Thanks Leashedforlife!! That was really helpful!

Her tail is wagging like a propeller when it happens and her head will sometimes bow low upon greeting but everything about her body and stance screams "I am soo excited I may just pop!" 

She will do it upon meeting most people and especially when we return home or even if we have been upstairs and return after two minutes! It's strange as she's not so interested in other dogs so when she greets them the ear thing doesn't happen. It's just with people as she is very people centred.


----------



## RobD-BCactive (Jul 1, 2010)

Lady3131 said:


> Thanks for getting back to me on this! I would say that it was appeasement rather than aggression or fear. She does it a lot, just now she jumped up at my knee on the sofa to sniff my hand and her ears went back again as she bounced around. It seems it's more upon approaching and excitement when it happens.
> 
> It's a hard thing to read but I suppose it's just getting to know my dog and understand that she is quite expressive with her ears. I just would hate to think she was stressed out and I was ignoring the signs! That said we aren't doing anything to scare her and she is quite an outgoing happy little thing.

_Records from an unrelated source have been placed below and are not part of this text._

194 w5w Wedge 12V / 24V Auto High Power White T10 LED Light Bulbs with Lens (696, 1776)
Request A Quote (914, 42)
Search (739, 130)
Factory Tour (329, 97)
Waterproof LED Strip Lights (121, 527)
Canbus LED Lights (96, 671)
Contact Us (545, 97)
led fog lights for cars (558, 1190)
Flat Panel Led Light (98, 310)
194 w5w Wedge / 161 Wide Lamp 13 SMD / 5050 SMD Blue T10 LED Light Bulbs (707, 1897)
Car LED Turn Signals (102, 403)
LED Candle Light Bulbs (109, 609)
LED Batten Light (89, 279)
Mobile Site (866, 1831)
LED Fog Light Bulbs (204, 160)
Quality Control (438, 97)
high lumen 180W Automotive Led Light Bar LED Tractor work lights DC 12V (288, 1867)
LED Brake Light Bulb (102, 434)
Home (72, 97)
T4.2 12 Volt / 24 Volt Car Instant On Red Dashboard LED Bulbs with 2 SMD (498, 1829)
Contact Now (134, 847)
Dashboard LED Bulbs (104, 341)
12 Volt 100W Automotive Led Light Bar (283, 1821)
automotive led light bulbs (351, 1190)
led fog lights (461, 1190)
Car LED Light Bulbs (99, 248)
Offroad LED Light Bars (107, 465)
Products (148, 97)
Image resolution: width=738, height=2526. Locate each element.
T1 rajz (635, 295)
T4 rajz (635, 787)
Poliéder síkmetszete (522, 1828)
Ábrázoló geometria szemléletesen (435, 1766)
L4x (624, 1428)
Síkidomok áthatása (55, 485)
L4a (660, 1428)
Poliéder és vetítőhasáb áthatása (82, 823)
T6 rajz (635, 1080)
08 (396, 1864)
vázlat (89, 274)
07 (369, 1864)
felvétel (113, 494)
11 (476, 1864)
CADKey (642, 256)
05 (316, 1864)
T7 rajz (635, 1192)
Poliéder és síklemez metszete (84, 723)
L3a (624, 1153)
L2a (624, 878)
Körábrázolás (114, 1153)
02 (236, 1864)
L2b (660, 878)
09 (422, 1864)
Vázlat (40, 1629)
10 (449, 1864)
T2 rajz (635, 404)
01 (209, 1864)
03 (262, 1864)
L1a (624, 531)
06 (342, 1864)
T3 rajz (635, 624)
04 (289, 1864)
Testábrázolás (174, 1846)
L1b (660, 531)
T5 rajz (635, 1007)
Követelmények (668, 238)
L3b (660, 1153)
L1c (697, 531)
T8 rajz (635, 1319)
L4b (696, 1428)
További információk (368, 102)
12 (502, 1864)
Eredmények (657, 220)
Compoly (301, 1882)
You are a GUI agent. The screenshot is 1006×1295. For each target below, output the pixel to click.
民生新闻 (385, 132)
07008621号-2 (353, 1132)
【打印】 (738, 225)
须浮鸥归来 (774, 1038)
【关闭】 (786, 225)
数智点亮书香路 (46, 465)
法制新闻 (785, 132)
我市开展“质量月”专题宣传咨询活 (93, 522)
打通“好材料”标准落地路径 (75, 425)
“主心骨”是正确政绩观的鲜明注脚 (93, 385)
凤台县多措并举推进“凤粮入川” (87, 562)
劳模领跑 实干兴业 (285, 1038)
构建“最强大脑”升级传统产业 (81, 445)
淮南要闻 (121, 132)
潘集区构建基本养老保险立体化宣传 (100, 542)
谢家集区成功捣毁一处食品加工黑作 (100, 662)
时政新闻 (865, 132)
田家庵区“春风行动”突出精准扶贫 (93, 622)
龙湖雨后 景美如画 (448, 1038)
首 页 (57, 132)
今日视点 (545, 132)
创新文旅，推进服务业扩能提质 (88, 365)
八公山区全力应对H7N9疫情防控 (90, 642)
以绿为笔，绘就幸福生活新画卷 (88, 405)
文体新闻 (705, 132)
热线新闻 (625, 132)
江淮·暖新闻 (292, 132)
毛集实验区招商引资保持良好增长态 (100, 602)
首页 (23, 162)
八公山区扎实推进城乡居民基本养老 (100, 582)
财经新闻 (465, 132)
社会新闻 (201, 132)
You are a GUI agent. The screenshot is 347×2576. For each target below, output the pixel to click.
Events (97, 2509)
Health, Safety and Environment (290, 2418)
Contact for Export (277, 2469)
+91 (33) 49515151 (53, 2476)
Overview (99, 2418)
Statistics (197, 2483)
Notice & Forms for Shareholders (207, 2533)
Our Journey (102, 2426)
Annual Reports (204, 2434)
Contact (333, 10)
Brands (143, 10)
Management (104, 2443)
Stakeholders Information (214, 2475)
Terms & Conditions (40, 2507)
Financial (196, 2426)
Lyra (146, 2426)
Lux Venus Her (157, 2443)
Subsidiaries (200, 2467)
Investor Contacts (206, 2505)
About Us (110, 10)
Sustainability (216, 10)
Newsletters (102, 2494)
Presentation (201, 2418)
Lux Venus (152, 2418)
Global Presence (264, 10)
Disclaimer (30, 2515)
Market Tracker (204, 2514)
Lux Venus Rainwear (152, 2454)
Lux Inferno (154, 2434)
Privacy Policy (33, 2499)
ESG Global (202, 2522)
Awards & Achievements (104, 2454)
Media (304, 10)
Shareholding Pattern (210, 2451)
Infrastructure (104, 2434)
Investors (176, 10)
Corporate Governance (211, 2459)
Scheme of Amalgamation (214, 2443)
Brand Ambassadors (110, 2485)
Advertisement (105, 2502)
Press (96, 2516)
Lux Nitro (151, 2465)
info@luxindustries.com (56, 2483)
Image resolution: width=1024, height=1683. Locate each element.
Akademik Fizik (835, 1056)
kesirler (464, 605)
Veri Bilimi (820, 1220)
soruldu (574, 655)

Welcome! I paid special attention to the 2 BC pups in our care this morning, where their ears were, now the foster is showing signs of anxious behaviour, but the host pup is a laid back guy and friendly dog, who socialises and is well liked by people around.

The greeting I got was excited rush very young puppy like, wiggly, ears folded back in streamlined way. Part of the excitement is anticipation of morning walk in woods, as well as seeing me.

What I did notice that was different about the stressed out lady foster pup was her lip licking gestures after we set off. I also noticed my host pup giving her some calming signals at times in the woods, when she was acting manic. I had got her calmed at one point enough to do some clicker training, about 10 yards away from a Shetland sheepdog, and she calmed considerably, but closer approach was leading to anxiety and then 2 Weimaraner's showed up barking and lunging at the Sheltie (fortunately today held on leash).

It is true that the ears often go back when a dog is afraid & tense, but like with tail wagging you have to look at other signs to have the context to interpret the meaning. It's all rather interesting, and makes dog walking more fascinating when you are on the look out for gestures and body language.

Very often dog walkers are not aware of how their dog is feeling, because they cannot see. Dog is walks & sits out of front, so they don't see the mouth properly.


----------



## Jobeth (May 23, 2010)

Thanks as well. I pick him up when they come, but he wriggles in my arms as he is desperate to get to them and then I pass him over and he then licks them. Is this the wrong thing to do?


----------



## Jess2308 (May 12, 2009)

Havent read all the replies (at work so trying to be quick lol) but my basenji does this, everytime she greets me she has her ears back and tail wagging like mad. She is most certainly not fearful as she is bounding around and jumping up at me yodelling!  I think with her its just a sign of excitement. She greets other people she knows in this way also, but is not quite so outgoing with strangers so tends to be more reserved.


----------